Curitiba: Atenção primária é opção para desafogar emergências



Prefeitura de Curitiba promete criar mais 20 equipes de Saúde da Família até março. Internacionalmente, o investimento em atenção primária está ligado à redução de custos com internações

na Gazeta do Povo


Diante dos episódios recorrentes de superlotação de hospitais e Centros Municipais de Urgências Médicas (CMUMs), a nova gestão da prefeitura de Curitiba pretende investir na ampliação do Programa Saúde da Família (PSF), lançado em 1994 pelo governo federal, para tentar diminuir os problemas na rede municipal de saúde. O PSF engloba equipes multiprofissionais que atendem a comunidade nas unidades de saúde ou nos domicílios. O programa promove ações de prevenção, recuperação e reabilitação de doenças e agravos mais frequentes.
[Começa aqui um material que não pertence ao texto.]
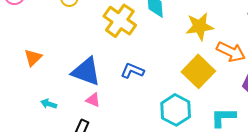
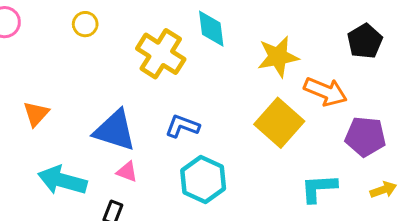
cyan arrow: (49, 104) -> (62, 180), size x2.0
cyan hexagon: (176, 110) -> (203, 179), moved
Atualmente, a cidade conta com 185 equipes do progra­­ma, que atendem cerca de 677 mil curitibanos, cerca de 38,7% da população. A meta é ousada: até a metade de março, a expectativa é que mais 20 equipes sejam criadas e mais 100 mil pessoas beneficiadas, representando cerca de 43% da população curitibana. Se a experiência der certo, o número de equipes deve dobrar em 2014.
Frentes
Estratégia inclui flexibilização da carga horária dos médicos
Além da ampliação das equipes de Saúde da Família, a estratégia da prefeitura vai envolver a adequação da carga horária dos médicos contratados e o oferecimento de residência em Medicina de Família pela própria secretaria, que deve começar em março, oferecendo vinte vagas.
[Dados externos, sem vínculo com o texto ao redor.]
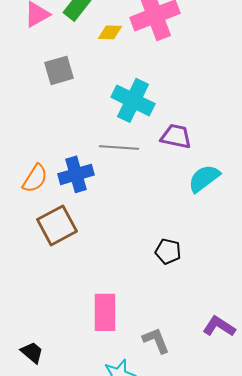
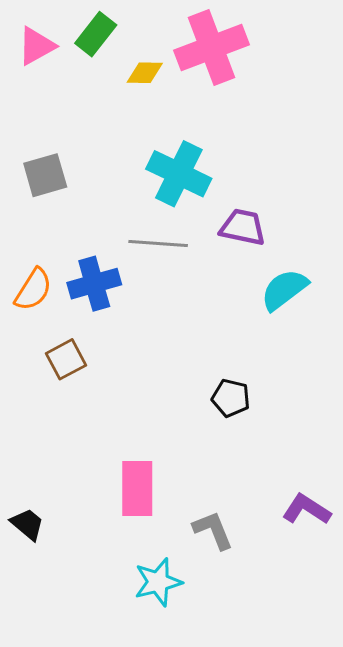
gray square: (59, 70) -> (45, 175), moved
brown square: (57, 225) -> (66, 359), size x0.7
black trapezoid: (32, 352) -> (27, 524), moved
“Uma das frentes para captar médicos é oferecer capacitação a partir da residência. A outra é flexibilizar [a jornada de trabalho], utilizando uma portaria de 2011, e permitir que o profissional possa assinar contratos de 20 horas de trabalho no Saúde da Família”, diz César Titton, assessor de atenção primária à saúde da Secretaria de Saúde de Curitiba.
Monitoramento
Fiscalização revelou falhas, fraudes e falta de equipamentos
Com a ampliação das unidades e equipes do Saúde da Família, o cuidado com a fiscalização do programa vem igualmente aumentando. Entre 2008 e 2011, uma avaliação da Controladoria-Geral da União (CGU) envolveu 354 municípios distribuídos por todos os estados – desses, 38 eram paranaenses. O resultado foi decepcionante.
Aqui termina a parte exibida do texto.